Лотта вдруг спросила, считая, что она говорит шепотом:
— Клод, ты не знаешь, в чем дело? Может быть, это двойная месса и потому такая длинная?
— Если она продлится еще, — сказал Альберт, — я уйду.
— Ведь правда, очень длинная, а? — спросила Лотта.
— А куда ты поедешь? — спросил Клод.
— Обратно в Руселаре.
— Разве у тебя есть машина?
Альберт стоял на своем: Антуан непременно должен отвезти его домой.

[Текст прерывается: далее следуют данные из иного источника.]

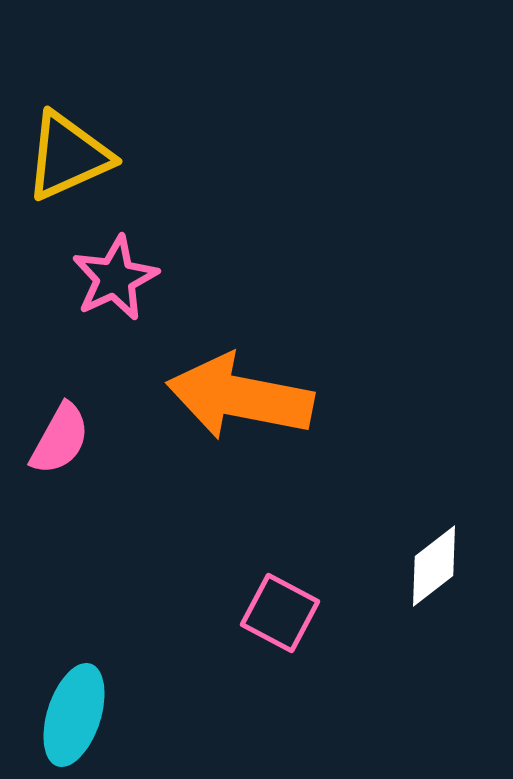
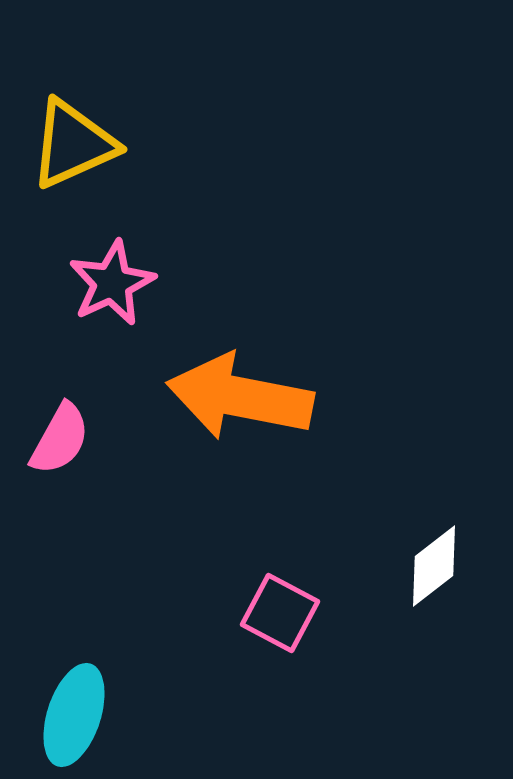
yellow triangle: moved 5 px right, 12 px up
pink star: moved 3 px left, 5 px down
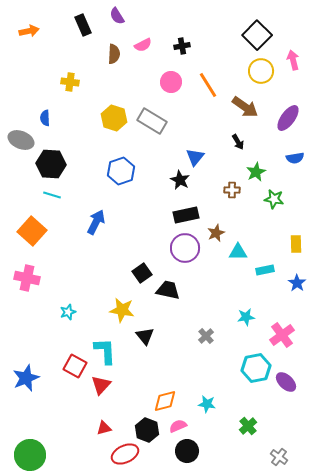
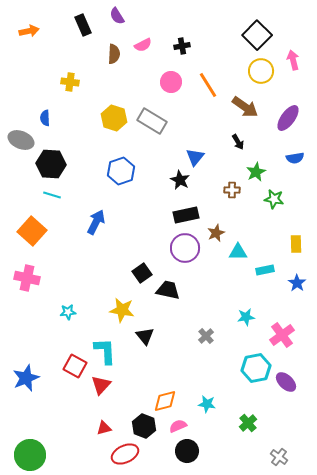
cyan star at (68, 312): rotated 14 degrees clockwise
green cross at (248, 426): moved 3 px up
black hexagon at (147, 430): moved 3 px left, 4 px up
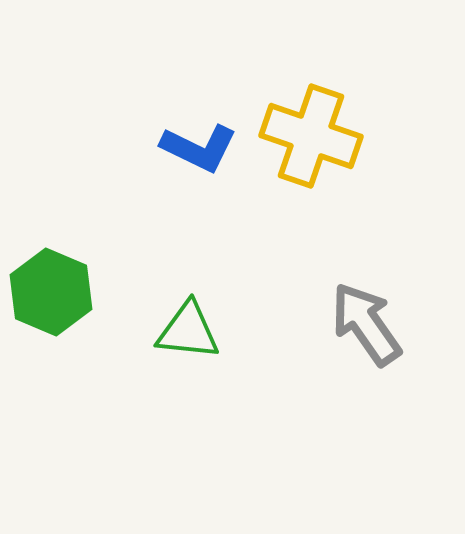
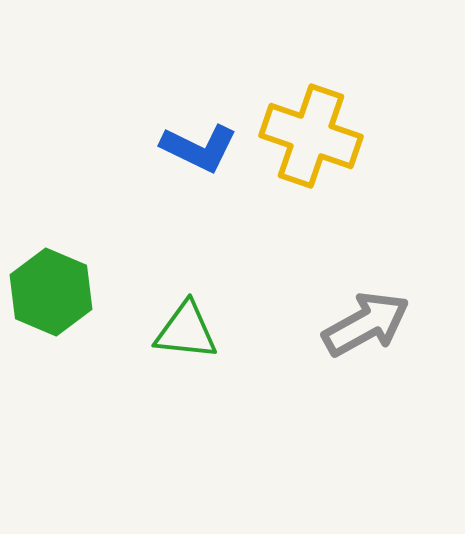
gray arrow: rotated 96 degrees clockwise
green triangle: moved 2 px left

— Ite missa est [138] Месса окончена (лат.).
, — произнес Ио.
Над железными и деревянными крестами времен первой мировой войны проносился ветер. Ио попросил минуты молчания ради Матушки, точно он сам был членом семьи, и, глядя на кустарник и подпорки для бобов за кладбищенской оградой, Альберт чувствовал себя потерянным в этой чужой деревне, точно путешественник в чужой стране. Что-то шло наперекос. И причина была вовсе не в нем.